=== ACTIVITY ===
Given the material below, return only the lines starting at the line with "experience this thriving" and ending at the line with "its natural beauty.", exactly as they appear.

=== AVAILABLE DATA ===
- Opening Delimiter -
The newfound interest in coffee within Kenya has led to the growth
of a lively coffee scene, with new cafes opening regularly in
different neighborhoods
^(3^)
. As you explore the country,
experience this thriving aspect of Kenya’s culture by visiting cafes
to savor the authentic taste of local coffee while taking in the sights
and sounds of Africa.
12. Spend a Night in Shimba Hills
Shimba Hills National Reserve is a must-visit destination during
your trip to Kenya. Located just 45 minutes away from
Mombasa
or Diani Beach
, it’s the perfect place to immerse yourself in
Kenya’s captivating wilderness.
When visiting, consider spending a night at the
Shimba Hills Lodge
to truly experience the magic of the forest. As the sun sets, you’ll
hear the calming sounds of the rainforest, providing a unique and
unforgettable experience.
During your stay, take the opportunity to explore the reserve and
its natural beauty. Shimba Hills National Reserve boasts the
- Closing Delimiter -
- Opening Delimiter -
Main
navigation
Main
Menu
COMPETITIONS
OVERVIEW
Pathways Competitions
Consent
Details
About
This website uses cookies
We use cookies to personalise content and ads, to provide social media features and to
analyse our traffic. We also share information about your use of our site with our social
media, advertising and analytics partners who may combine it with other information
- Closing Delimiter -
=== EXERCISE ANSWER ===
experience this thriving aspect of Kenya’s culture by visiting cafes
to savor the authentic taste of local coffee while taking in the sights
and sounds of Africa.
12. Spend a Night in Shimba Hills
Shimba Hills National Reserve is a must-visit destination during
your trip to Kenya. Located just 45 minutes away from
Mombasa
or Diani Beach
, it’s the perfect place to immerse yourself in
Kenya’s captivating wilderness.
When visiting, consider spending a night at the
Shimba Hills Lodge
to truly experience the magic of the forest. As the sun sets, you’ll
hear the calming sounds of the rainforest, providing a unique and
unforgettable experience.
During your stay, take the opportunity to explore the reserve and
its natural beauty. Shimba Hills National Reserve boasts the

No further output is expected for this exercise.